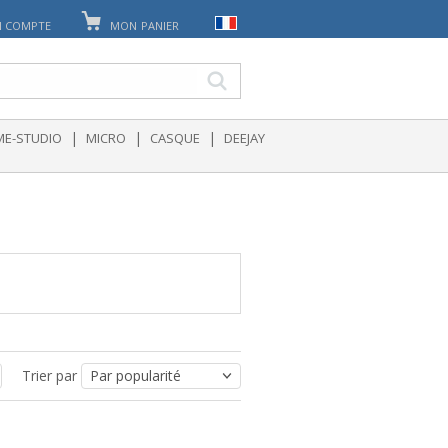
 COMPTE
MON PANIER
|
|
|
E-STUDIO
MICRO
CASQUE
DEEJAY
Trier par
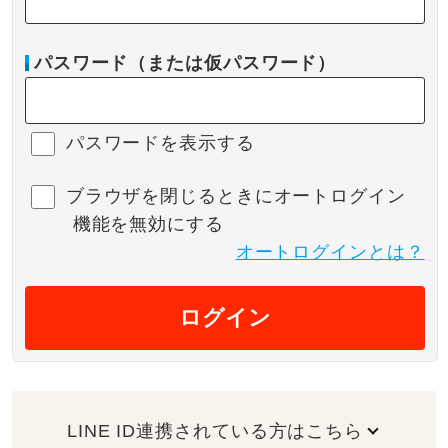
パスワード（または仮パスワード）
パスワードを表示する
ブラウザを閉じるときにオートログイン
機能を無効にする
オートログインとは？
ログイン
LINE ID連携されている方はこちら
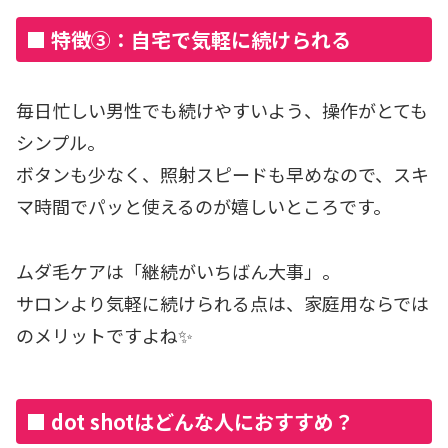
■ 特徴③：自宅で気軽に続けられる
毎日忙しい男性でも続けやすいよう、操作がとても
シンプル。
ボタンも少なく、照射スピードも早めなので、スキ
マ時間でパッと使えるのが嬉しいところです。
ムダ毛ケアは「継続がいちばん大事」。
サロンより気軽に続けられる点は、家庭用ならでは
のメリットですよね✨
■ dot shotはどんな人におすすめ？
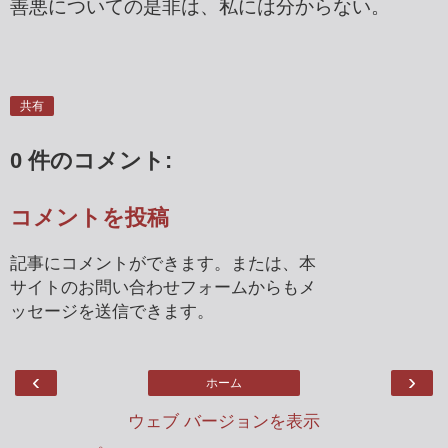
善悪についての是非は、私には分からない。
共有
0 件のコメント:
コメントを投稿
記事にコメントができます。または、本
サイトのお問い合わせフォームからもメ
ッセージを送信できます。
‹
›
ホーム
ウェブ バージョンを表示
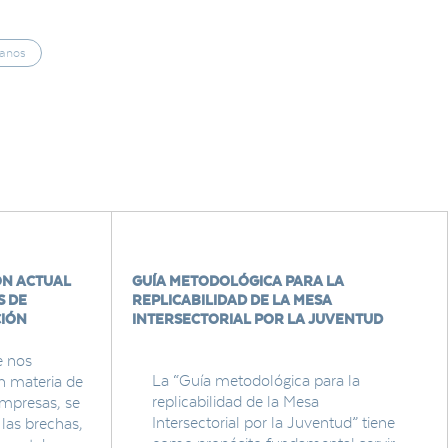
anos
ÓN ACTUAL
GUÍA METODOLÓGICA PARA LA
S DE
REPLICABILIDAD DE LA MESA
CIÓN
INTERSECTORIAL POR LA JUVENTUD
e nos
La “Guía metodológica para la
n materia de
replicabilidad de la Mesa
empresas, se
Intersectorial por la Juventud” tiene
las brechas,
como propósito fundamental servir
se estaban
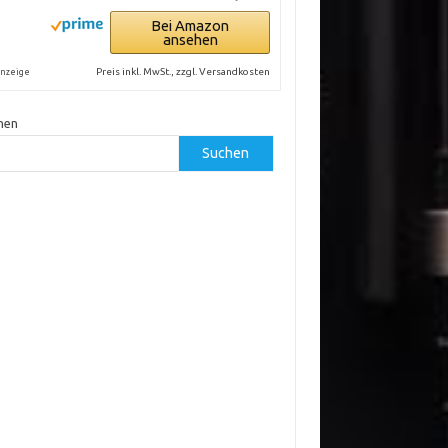
Bei Amazon
ansehen
Preis inkl. MwSt., zzgl. Versandkosten
nzeige
hen
Suchen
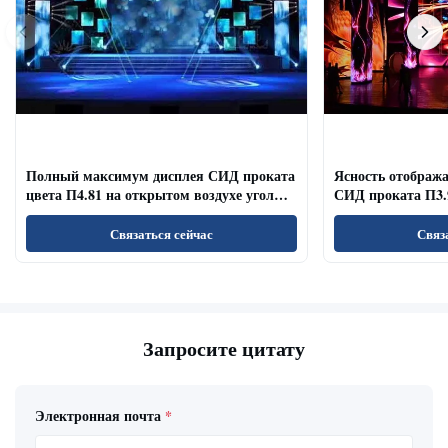
Полный максимум дисплея СИД проката
Ясность отображ
цвета П4.81 на открытом воздухе угол
СИД проката П3.
наблюдения обновленного тарифа
залов/конференц-
широкий
Связаться сейчас
Связ
Запросите цитату
Электронная почта
*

▶ _Exercise description_
Every entry above, pictures excluded, needs to be duplicated exactly.

▶ _Result of this exercise_
 COMPTE
MON PANIER
|
|
|
E-STUDIO
MICRO
CASQUE
DEEJAY
Trier par
パスワード（または仮パスワード）
パスワードを表示する
ブラウザを閉じるときにオートログイン
機能を無効にする
オートログインとは？
ログイン
LINE ID連携されている方はこちら
■ 特徴③：自宅で気軽に続けられる
毎日忙しい男性でも続けやすいよう、操作がとても
シンプル。
ボタンも少なく、照射スピードも早めなので、スキ
マ時間でパッと使えるのが嬉しいところです。
ムダ毛ケアは「継続がいちばん大事」。
サロンより気軽に続けられる点は、家庭用ならでは
のメリットですよね✨
■ dot shotはどんな人におすすめ？
善悪についての是非は、私には分からない。
共有
0 件のコメント:
コメントを投稿
記事にコメントができます。または、本
サイトのお問い合わせフォームからもメ
ッセージを送信できます。
‹
›
ホーム
ウェブ バージョンを表示
anos
ÓN ACTUAL
GUÍA METODOLÓGICA PARA LA
S DE
REPLICABILIDAD DE LA MESA
CIÓN
INTERSECTORIAL POR LA JUVENTUD
e nos
La “Guía metodológica para la
n materia de
replicabilidad de la Mesa
empresas, se
Intersectorial por la Juventud” tiene
las brechas,
como propósito fundamental servir
se estaban
Bei Amazon
ansehen
Preis inkl. MwSt., zzgl. Versandkosten
nzeige
hen
Suchen
Полный максимум дисплея СИД проката
Ясность отображ
цвета П4.81 на открытом воздухе угол
СИД проката П3.
наблюдения обновленного тарифа
залов/конференц-
широкий
Связаться сейчас
Связ
Запросите цитату
Электронная почта
*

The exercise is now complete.